=== Section Start ===

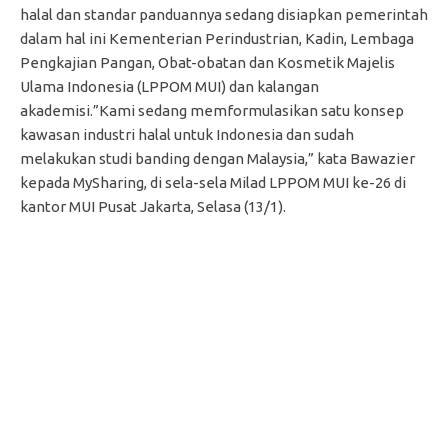
halal dan standar panduannya sedang disiapkan pemerintah
dalam hal ini Kementerian Perindustrian, Kadin, Lembaga
Pengkajian Pangan, Obat-obatan dan Kosmetik Majelis
Ulama Indonesia (LPPOM MUI) dan kalangan
akademisi.”Kami sedang memformulasikan satu konsep
kawasan industri halal untuk Indonesia dan sudah
melakukan studi banding dengan Malaysia,” kata Bawazier
kepada MySharing, di sela-sela Milad LPPOM MUI ke-26 di
kantor MUI Pusat Jakarta, Selasa (13/1).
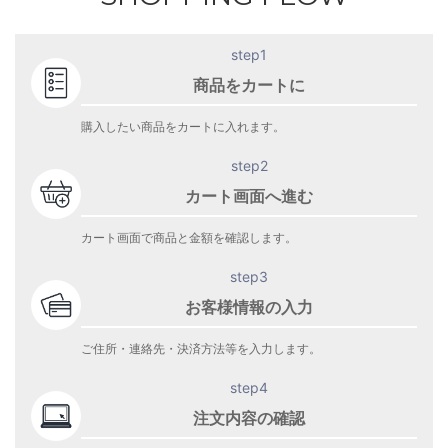
step1
商品をカートに
購入したい商品をカートに入れます。
step2
カート画面へ進む
カート画面で商品と金額を確認します。
step3
お客様情報の入力
ご住所・連絡先・決済方法等を入力します。
step4
注文内容の確認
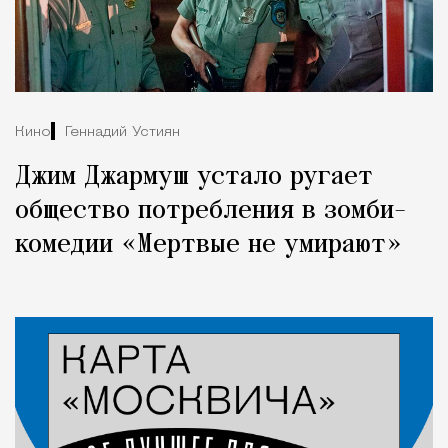
Кино
Геннадий Устиян
Джим Джармуш устало ругает
общество потребления в зомби-
комедии «Мертвые не умирают»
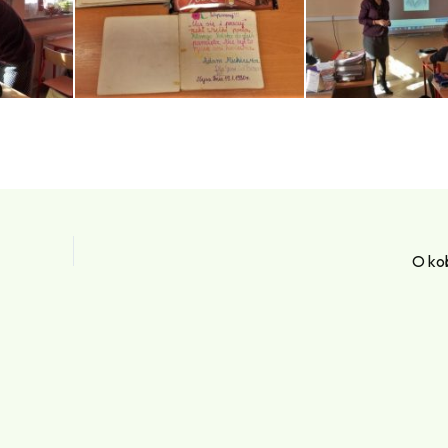
O kob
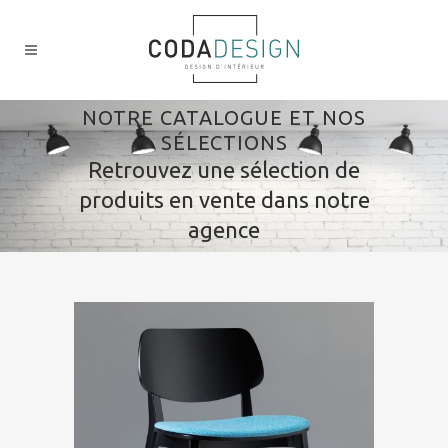
NOTRE CATALOGUE ET NOS
SÉLECTIONS
Retrouvez une sélection de
produits en vente dans notre
agence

=== Section End ===

*What the exercise asks*: Using the listing, copy every line where the word "halal" shows up.

*Answer to this task*:
halal dan standar panduannya sedang disiapkan pemerintah
kawasan industri halal untuk Indonesia dan sudah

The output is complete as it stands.